The mushroom appears to get victimized by the aggressively imposed morality of the current ruling government coalition. It appears to be the kind of politics which in The Netherlands has come to be known as ‘delusion of the day’-politics. It’s the kind of decision making in which incidents, like the widely exposed mushroom incidents, are seized upon to propose new legislation, which was not needed before. And it’s not just that. For the Dutch drug policies, which have existed for over 30 years now, are still contested internally. The current ruling government coalition has actually taken a cue from the US war on drugs, and stemming from the same kind of religious fanaticism.

So they’re not just trying to close down all the smartshops, they’re also trying for the same fate for the growshops, where people can buy supplies to grow marijuana privately. Next they want to get tough on possession of hard-drugs, which was illegal already, but tolerated out of practical considerations. But the real goal is the cancellation of the officially existing distinction between hard and soft drugs, necessary to eventually close down the legal outlets for marihuana, the coffee shops.

While the secretary argues that these shrooms are illegal in most of the rest of Europe, the European Monitoring agency on Drugs and Drug addiction (EMDD) has once again qualified Dutch drug policies as being the most effective in Europe in their annual report 2007. To impose this shroom-ban, there are about 168 (!) different types of mushrooms to be abolished. And that’s not even mentioning a countless number of substances which could be qualified as ‘drugs’, for example qat (chewed by Somalians), ayahuasca tea (drunk by Brazilians), caffeine or even alcohol (right now holding the official status of hard drug).

In an act of defiance, magic mushroom lovers took to spreading billions of shroom spores all over the country with water guns. These mushrooms can grow in one’s backyard, and the justice department would not be able to prosecute for any kind of drug possession or cultivation, since these mushrooms are so omnipresent (like marijuana growing in California and Arizona). Any kind of regulation is in fact futile. It is just proposed as some kind of symbolic politics, so that when your kids come to freak out in Amsterdam our government can say: “You can’t hold us responsible for your own behaviour,” which is something that can and should be said to many foreigners.

Really, spores are freely available, and if you want to have a good trip, it is advisable to do it in your own home, not in a completely strange environment.

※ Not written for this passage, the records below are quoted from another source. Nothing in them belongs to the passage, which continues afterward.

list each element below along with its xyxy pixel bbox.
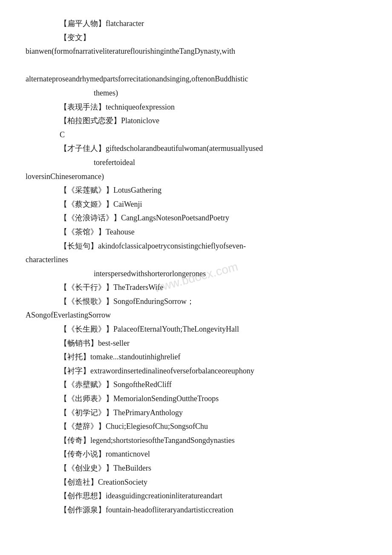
list-item: 【创造社】CreationSociety (26, 476, 366, 489)
content-area: 【扁平人物】flatcharacter【变文】bianwen(formofnar… (26, 17, 366, 516)
list-item: 【衬托】tomake...standoutinhighrelief (26, 350, 366, 364)
list-item: 【扁平人物】flatcharacter (26, 17, 366, 30)
list-item: ASongofEverlastingSorrow (26, 309, 366, 322)
list-item: 【《初学记》】ThePrimaryAnthology (26, 406, 366, 419)
list-item: 【变文】 (26, 31, 366, 44)
list-item: 【创作思想】ideasguidingcreationinliteraturean… (26, 489, 366, 503)
list-item: 【《创业史》】TheBuilders (26, 462, 366, 475)
list-item: 【《楚辞》】Chuci;ElegiesofChu;SongsofChu (26, 420, 366, 433)
list-item: interspersedwithshorterоrlongerones (26, 267, 366, 280)
list-item (26, 59, 366, 72)
list-item: 【柏拉图式恋爱】Platoniclove (26, 114, 366, 127)
list-item: 【《沧浪诗话》】CangLangsNotesonPoetsandPoetry (26, 211, 366, 225)
list-item: 【《茶馆》】Teahouse (26, 225, 366, 239)
list-item: 【《出师表》】MemorialonSendingOuttheTroops (26, 392, 366, 405)
list-item: alternateproseandrhymedpartsforrecitatio… (26, 72, 366, 86)
list-item: 【畅销书】best-seller (26, 337, 366, 350)
list-item: 【衬字】extrawordinsertedinalineofverseforba… (26, 364, 366, 378)
list-item: themes) (26, 87, 366, 100)
list-item: 【《采莲赋》】LotusGathering (26, 184, 366, 197)
list-item: characterlines (26, 253, 366, 266)
list-item: 【才子佳人】giftedscholarandbeautifulwoman(ate… (26, 142, 366, 155)
list-item: 【传奇小说】romanticnovel (26, 448, 366, 461)
list-item: 【《蔡文姬》】CaiWenji (26, 198, 366, 211)
list-item: 【表现手法】techniqueofexpression (26, 101, 366, 114)
list-item: C (26, 128, 366, 142)
list-item: 【传奇】legend;shortstoriesoftheTangandSongd… (26, 434, 366, 447)
list-item: 【长短句】akindofclassicalpoetryconsistingchi… (26, 240, 366, 253)
list-item: 【创作源泉】fountain-headofliteraryandartistic… (26, 503, 366, 517)
list-item: 【《赤壁赋》】SongoftheRedCliff (26, 378, 366, 391)
list-item: torefertoideal (26, 156, 366, 169)
list-item: bianwen(formofnarrativeliteratureflouris… (26, 45, 366, 58)
list-item: 【《长恨歌》】SongofEnduringSorrow； (26, 295, 366, 308)
list-item: loversinChineseromance) (26, 170, 366, 183)
list-item: 【《长生殿》】PalaceofEternalYouth;TheLongevity… (26, 323, 366, 336)
list-item: 【《长干行》】TheTradersWife (26, 281, 366, 294)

At this point the proposed ban has to pass through two chambers of parliament, and as it stands, it will make the vote. But there is another race against time going on. Because the real question would be whether shrooms will be banned first, or whether this government coalition will fall before that. It’s a very unhappy coalition, at least for one of the participants (the PvdA), which is forced to accept these policies under very low electoral polls. A majority of the Dutch people support the shroom ban. Or rather, a majority don’t oppose it.

No more than 4% of the population have actually tried this non-addictive compound. So it’s easy legislation making, an indication of taking the path of the least resistance. When it comes to policies which are really urgent and important (control over health insurance tariffs, overwhelming bureaucracy in our hospitals, low pay for medical personnel, hospital funds being cut if they operate too efficiently; in short, insurance company dominance over the medical sector), this Secretary of Health would rather first like to think it over once more, before deciding if he should deal with them.

 

REFERENCES

“The C.A.M. Report”, n.d. http://www.thecamreport.com/.
 
“Risicoschatting van psilocine en psilocybine bevattende paddenstoelen (paddo’s)”. Coordinatiepunt Assessment en Monitoring nieuwe drugs, 2007.